Zak sent us this interesting article about Abdul Ghaffar Khan, a figure I had only heard of in passing. A documentary film, The Frontier Gandhi: Badshah Khan, a Torch for Peace, is shortly to be released:
“Little known in the West is a figure named Abdul Ghaffar Khan, who argued that religiously justified violence was “not God’s religion.” Known as Badshah (also spelled Baacha) Khan to his followers, the devoutly Muslim leader was called “The Frontier Gandhi” and built an Islamic parallel to Gandhi’s violence-eschewing ideals of compassion for one’s enemies and peaceful resistance to oppression as a means of overcoming it.

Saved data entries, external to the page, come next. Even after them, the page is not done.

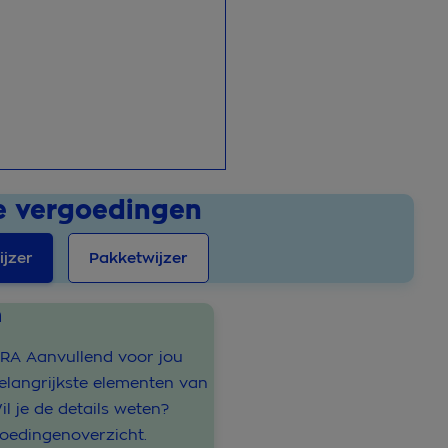
le vergoedingen
jzer
Pakketwijzer
n
HRA Aanvullend voor jou
belangrijkste elementen van
l je de details weten?
oedingenoverzicht.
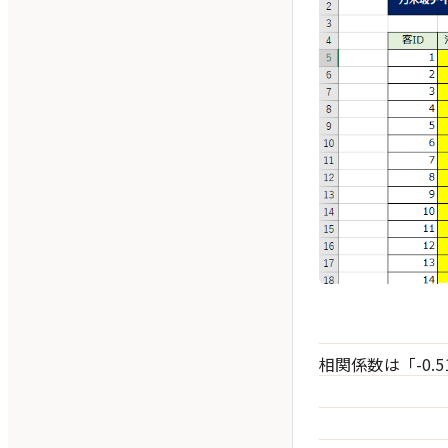
相関係数は「-0.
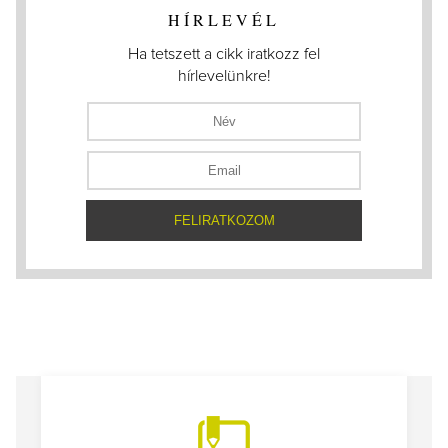
HÍRLEVÉL
Ha tetszett a cikk iratkozz fel
hírlevelünkre!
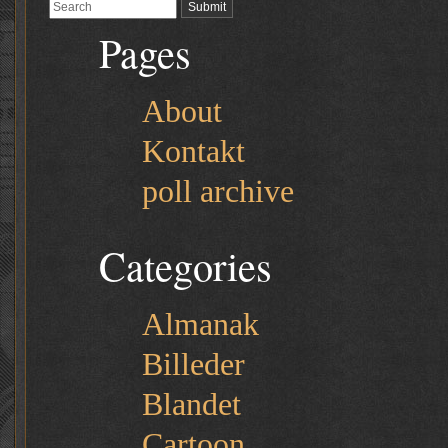
Pages
About
Kontakt
poll archive
Categories
Almanak
Billeder
Blandet
Cartoon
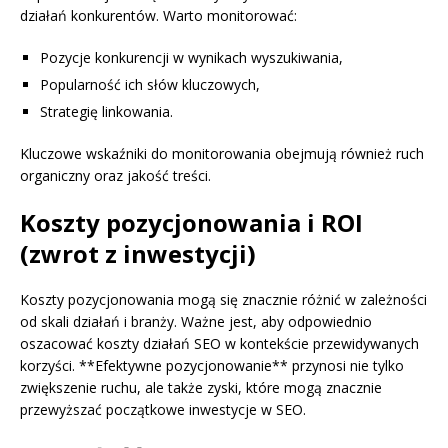
działań konkurentów. Warto monitorować:
Pozycje konkurencji w wynikach wyszukiwania,
Popularność ich słów kluczowych,
Strategię linkowania.
Kluczowe wskaźniki do monitorowania obejmują również ruch
organiczny oraz jakość treści.
Koszty pozycjonowania i ROI
(zwrot z inwestycji)
Koszty pozycjonowania mogą się znacznie różnić w zależności
od skali działań i branży. Ważne jest, aby odpowiednio
oszacować koszty działań SEO w kontekście przewidywanych
korzyści. **Efektywne pozycjonowanie** przynosi nie tylko
zwiększenie ruchu, ale także zyski, które mogą znacznie
przewyższać początkowe inwestycje w SEO.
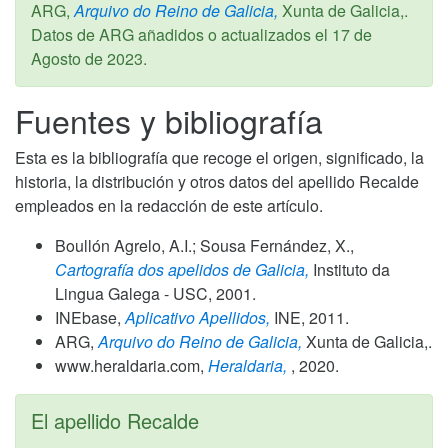
ARG,
Arquivo do Reino de Galicia,
Xunta de Galicia,.
Datos de ARG añadidos o actualizados el
17 de
Agosto de 2023
.
Fuentes y bibliografía
Esta es la bibliografía que recoge el origen, significado, la
historia, la distribución y otros datos del apellido Recalde
empleados en la redacción de este artículo.
Boullón Agrelo, A.I.; Sousa Fernández, X.,
Cartografía dos apelidos de Galicia,
Instituto da
Lingua Galega - USC,
2001
.
INEbase,
Aplicativo Apellidos,
INE,
2011
.
ARG,
Arquivo do Reino de Galicia,
Xunta de Galicia,.
www.heraldaria.com,
Heraldaria,
,
2020
.
El apellido Recalde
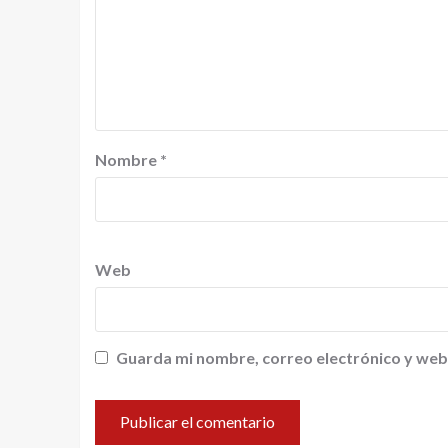
Nombre
*
Web
Guarda mi nombre, correo electrónico y web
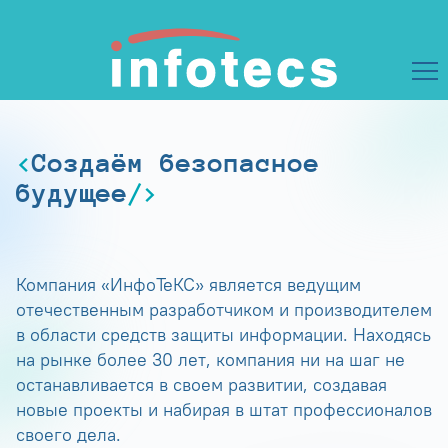
Создаём безопасное
будущее
Компания «ИнфоТеКС» является ведущим
отечественным разработчиком и производителем
в области средств защиты информации. Находясь
на рынке более 30 лет, компания ни на шаг не
останавливается в своем развитии, создавая
новые проекты и набирая в штат профессионалов
своего дела.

Khan, a Pashtun tribal leader who died at 98 in 1988 in Peshawar, also founded the Awami National Party, which today fights against enormous odds to organize tribal aspirations in the North-West Frontier Province of Pakistan and nearby areas away from the Taliban…
Khan founded a group called the Khudai Khidmatgar, or servants of God, known as the Red Shirts for the red cotton clothing worn by members, who defied ancient local and religious divisions to join. “The more conservative figure for how many there were at their height is the one I say — more than 100,000,” McLuhan says. “Others have said more than 300,000. There were representatives of many different tribes. Muslims, Hindu, Sikh, Christian and Buddhist.”
He sounds like a fascinating figure, and it would be wonderful if someone else like him would emerge to lead present day Pakistan. A far cry from Mr 10% and the other reprobates currently ruling Pakistan.